Cranial Nerve Injury as an Initial Sign of Wegener Granulomatosis: Misdiagnosis and Fatal Course in Two Cases

Kenan TURGUTALP ¹ , Tolga KÖŞECİ ¹ , Feray TABAKAN ¹ , İclal GÜRSES ² , Sezer ÇİÇEKLİ TURGUTALP ³ , Ebru GÖK OĞUZ ¹ , Ebru YILMAZ ⁴ , Mehmet HOROZ ⁵ , Engin KARA ⁶ , Ahmet KIYKIM ¹

Author Affiliation(s)

1.

Mersin University Faculty of Medicine, Department of Internal Medicine, Division of Nephrology, Mersin, Turkey

2.

Mersin University Faculty of Medicine, Department of Pathology, Mersin, Turkey

3.

Mersin State Hospital, Department of Dermatology, Mersin, Turkey

4.

Mersin University Faculty of Medicine, Department of Neurology, Mersin, Turkey

5.

Harran University Faculty of Medicine, Department of Internal Medicine, Division of Nephrology, Şanlıurfa, Turkey

6.

Mersin University Faculty of Medicine, Department of Radiology, Mersin, Turkey

Turkish J Nephrol 2014; 23: 164-168

DOI: 10.5262/tndt.2014.1002.18

Keywords : Wegener’s granulomatosis, Neurologic manifestation, Pulmonary-renal syndrome

Read: 1517 Downloads: 793 Published: 08 February 2019

Volume 23, Issue 2, May 2014

Previous Article

Highest prevalence of all antineutrophil cytoplasmic antibody associated systemic vasculitides is the Wegener granulomatosis, and it’s typically characterized by a necrotizing granulomatous vasculitis of the respiratory tracts, kidneys, and skin.
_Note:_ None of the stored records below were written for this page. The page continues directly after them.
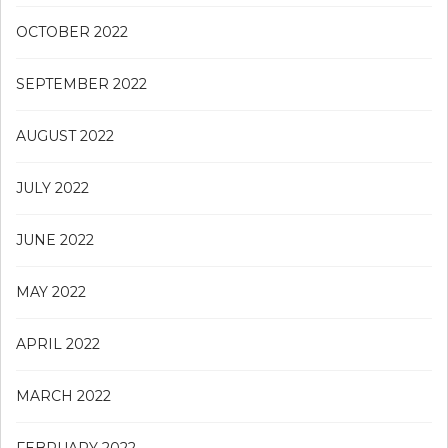
OCTOBER 2022
SEPTEMBER 2022
AUGUST 2022
JULY 2022
JUNE 2022
MAY 2022
APRIL 2022
MARCH 2022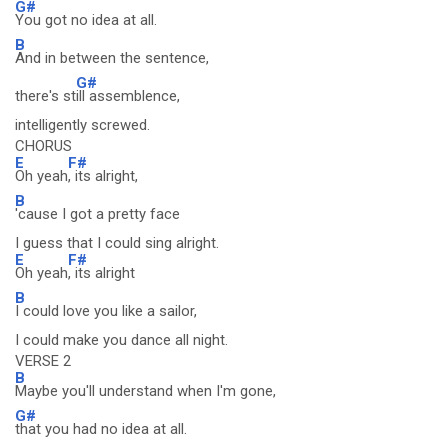
G#
You got no idea at all.
B
And in between the sentence,
G#
there's st
ill assemblence,
intelligently screwed.
CHORUS
E
F#
Oh yeah
, its alright,
B
'cause I got a pretty face
I guess that I could sing alright.
E
F#
Oh yeah
, its alright
B
I could love you like a sailor,
I could make you dance all night.
VERSE 2
B
Maybe you'll understand when I'm gone,
G#
that you had no idea at all.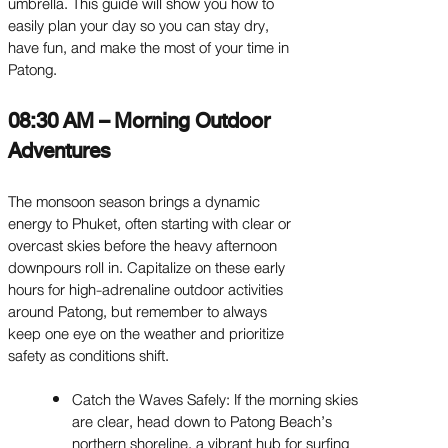
umbrella. This guide will show you how to
easily plan your day so you can stay dry,
have fun, and make the most of your time in
Patong.
08:30 AM – Morning Outdoor
Adventures
The monsoon season brings a dynamic
energy to Phuket, often starting with clear or
overcast skies before the heavy afternoon
downpours roll in. Capitalize on these early
hours for high-adrenaline outdoor activities
around Patong, but remember to always
keep one eye on the weather and prioritize
safety as conditions shift.
Catch the Waves Safely: If the morning skies
are clear, head down to Patong Beach’s
northern shoreline, a vibrant hub for surfing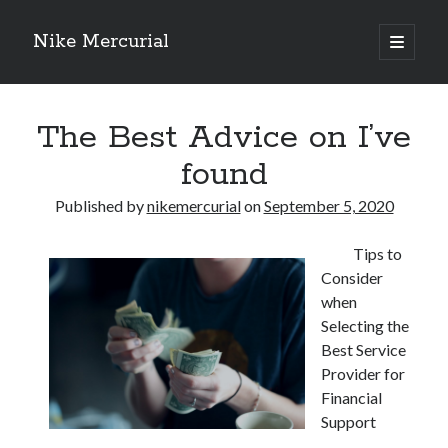
Nike Mercurial
open
primary
Sidebar
menu
Recent Posts
The Best Advice on I’ve
The Best Advice About I’ve Ever Written
Getting Down To Basics with
found
On : My Experience Explained
How To Have Fun At The Hottest Nightclub In Atlantic City
Published by
nikemercurial
on
September 5, 2020
If You Read One Article About , Read This One
Tips to
Consider
Archives
when
Selecting the
January 2025
Best Service
November 2024
Provider for
May 2024
Financial
April 2024
Support
October 2023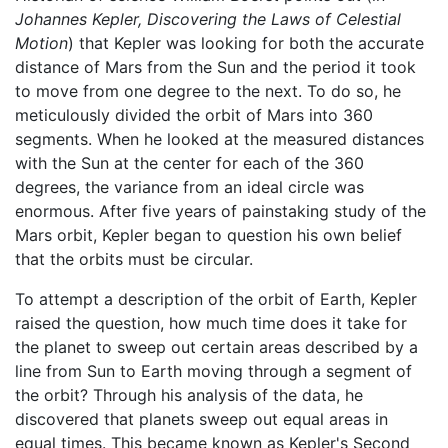
Johannes Kepler, Discovering the Laws of Celestial
Motion
) that Kepler was looking for both the accurate
distance of Mars from the Sun and the period it took
to move from one degree to the next. To do so, he
meticulously divided the orbit of Mars into 360
segments. When he looked at the measured distances
with the Sun at the center for each of the 360
degrees, the variance from an ideal circle was
enormous. After five years of painstaking study of the
Mars orbit, Kepler began to question his own belief
that the orbits must be circular.
To attempt a description of the orbit of Earth, Kepler
raised the question, how much time does it take for
the planet to sweep out certain areas described by a
line from Sun to Earth moving through a segment of
the orbit? Through his analysis of the data, he
discovered that planets sweep out equal areas in
equal times. This became known as Kepler's Second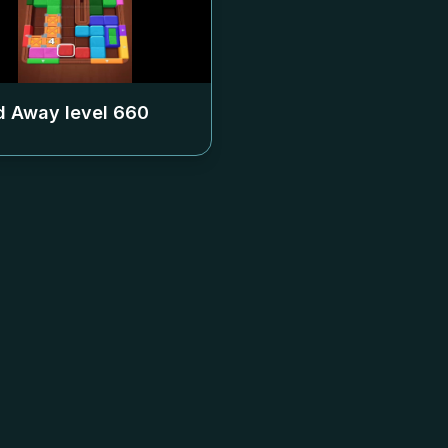
 Away level
660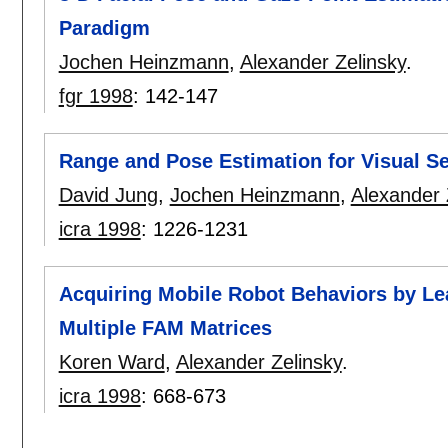
Paradigm
Jochen Heinzmann
,
Alexander Zelinsky
.
fgr 1998
:
142-147
Range and Pose Estimation for Visual Se
David Jung
,
Jochen Heinzmann
,
Alexander 
icra 1998
:
1226-1231
Acquiring Mobile Robot Behaviors by Lea
Multiple FAM Matrices
Koren Ward
,
Alexander Zelinsky
.
icra 1998
:
668-673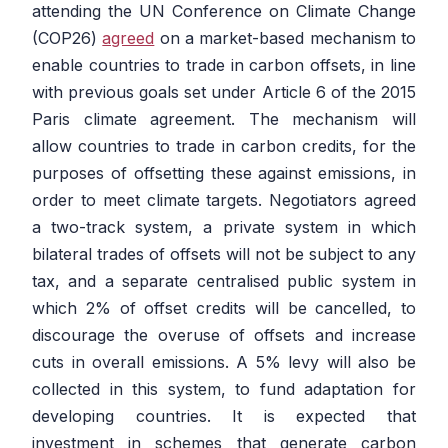
attending the UN Conference on Climate Change
(COP26)
agreed
on a market-based mechanism to
enable countries to trade in carbon offsets, in line
with previous goals set under Article 6 of the 2015
Paris climate agreement. The mechanism will
allow countries to trade in carbon credits, for the
purposes of offsetting these against emissions, in
order to meet climate targets. Negotiators agreed
a two-track system, a private system in which
bilateral trades of offsets will not be subject to any
tax, and a separate centralised public system in
which 2% of offset credits will be cancelled, to
discourage the overuse of offsets and increase
cuts in overall emissions. A 5% levy will also be
collected in this system, to fund adaptation for
developing countries. It is expected that
investment in schemes that generate carbon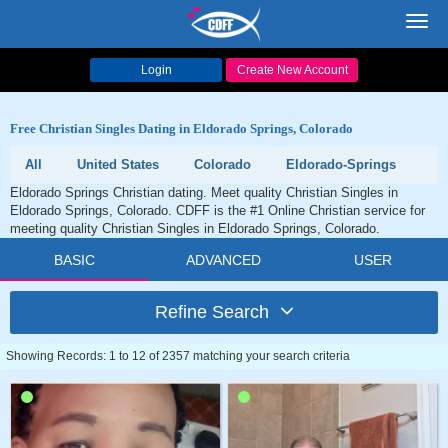
Toggl
navig
Login
Create New Account
Free Christian Singles Dating in Eldorado Springs, Colorado
All
United States
Colorado
Eldorado-Springs
Eldorado Springs Christian dating. Meet quality Christian Singles in
Eldorado Springs, Colorado. CDFF is the #1 Online Christian service for
meeting quality Christian Singles in Eldorado Springs, Colorado.
BASIC
ADVANCED
USER
Refine Search
Showing Records: 1 to 12 of 2357 matching your search criteria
Neurologic involvement in Wegener granulomatosis ranges from 22% to 54%, but central nervous system involvement is from 2% to 8%. Cranial nerve involvement as an initial sign with concomitant systemic disease is extremely rare. Involvement of one or more cranial nerves is generally a seemingly isolated finding in Wegener granulomatosis. We present WG cases that presented with treatment-resistant cranial nerve involvement and acute fatal pulmonaryrenal syndrome.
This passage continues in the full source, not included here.